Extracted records
--------
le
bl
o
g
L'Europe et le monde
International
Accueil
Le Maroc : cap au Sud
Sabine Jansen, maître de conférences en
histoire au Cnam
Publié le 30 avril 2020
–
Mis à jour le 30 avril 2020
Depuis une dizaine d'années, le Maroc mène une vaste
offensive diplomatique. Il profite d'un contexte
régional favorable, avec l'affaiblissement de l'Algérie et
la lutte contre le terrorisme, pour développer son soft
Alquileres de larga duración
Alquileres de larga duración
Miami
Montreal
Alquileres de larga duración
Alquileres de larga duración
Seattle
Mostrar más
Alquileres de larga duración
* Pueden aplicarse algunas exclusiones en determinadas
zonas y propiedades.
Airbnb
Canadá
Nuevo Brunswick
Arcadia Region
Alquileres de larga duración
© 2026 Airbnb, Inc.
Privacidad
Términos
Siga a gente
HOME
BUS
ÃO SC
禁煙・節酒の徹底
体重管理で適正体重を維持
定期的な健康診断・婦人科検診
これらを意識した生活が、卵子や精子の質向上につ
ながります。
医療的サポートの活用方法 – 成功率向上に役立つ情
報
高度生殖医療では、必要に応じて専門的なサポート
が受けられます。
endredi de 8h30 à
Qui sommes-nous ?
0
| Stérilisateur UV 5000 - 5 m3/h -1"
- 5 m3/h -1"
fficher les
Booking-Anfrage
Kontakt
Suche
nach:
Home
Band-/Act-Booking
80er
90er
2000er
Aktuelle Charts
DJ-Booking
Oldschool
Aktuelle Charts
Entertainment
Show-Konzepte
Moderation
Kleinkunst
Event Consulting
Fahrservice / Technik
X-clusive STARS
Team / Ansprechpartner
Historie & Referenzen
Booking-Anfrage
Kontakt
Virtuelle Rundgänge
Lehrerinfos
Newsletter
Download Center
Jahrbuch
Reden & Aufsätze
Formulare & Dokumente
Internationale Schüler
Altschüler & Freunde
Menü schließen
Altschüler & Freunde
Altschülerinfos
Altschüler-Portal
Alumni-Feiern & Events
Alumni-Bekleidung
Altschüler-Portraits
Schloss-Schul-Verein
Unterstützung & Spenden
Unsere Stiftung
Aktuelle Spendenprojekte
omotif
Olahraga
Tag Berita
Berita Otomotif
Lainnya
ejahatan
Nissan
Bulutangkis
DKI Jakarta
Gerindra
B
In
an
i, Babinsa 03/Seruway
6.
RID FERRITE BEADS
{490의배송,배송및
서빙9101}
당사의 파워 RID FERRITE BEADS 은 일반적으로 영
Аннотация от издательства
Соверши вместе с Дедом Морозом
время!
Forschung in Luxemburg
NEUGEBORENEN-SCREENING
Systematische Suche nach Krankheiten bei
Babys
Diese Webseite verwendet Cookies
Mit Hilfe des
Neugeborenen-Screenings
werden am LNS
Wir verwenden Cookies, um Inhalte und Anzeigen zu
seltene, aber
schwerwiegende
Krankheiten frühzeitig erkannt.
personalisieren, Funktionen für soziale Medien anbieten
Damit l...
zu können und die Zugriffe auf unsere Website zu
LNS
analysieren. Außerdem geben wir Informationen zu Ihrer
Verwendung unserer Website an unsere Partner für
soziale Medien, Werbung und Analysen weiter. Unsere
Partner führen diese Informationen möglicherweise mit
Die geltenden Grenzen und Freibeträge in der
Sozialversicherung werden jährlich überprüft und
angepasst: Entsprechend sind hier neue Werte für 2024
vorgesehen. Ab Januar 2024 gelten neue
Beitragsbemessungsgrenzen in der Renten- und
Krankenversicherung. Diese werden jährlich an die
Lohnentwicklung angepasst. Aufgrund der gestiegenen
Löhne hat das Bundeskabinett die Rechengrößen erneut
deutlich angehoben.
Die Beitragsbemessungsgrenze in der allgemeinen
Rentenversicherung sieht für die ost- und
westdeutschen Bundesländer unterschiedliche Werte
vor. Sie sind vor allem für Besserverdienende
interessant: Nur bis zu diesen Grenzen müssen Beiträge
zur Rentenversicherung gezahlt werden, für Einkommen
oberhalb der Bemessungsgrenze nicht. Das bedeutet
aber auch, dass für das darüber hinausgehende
--------
* [Directions]:
Lines containing the string "BEADS" in the entries above should be counted. State that number alone.

* [Exercise solution]:
2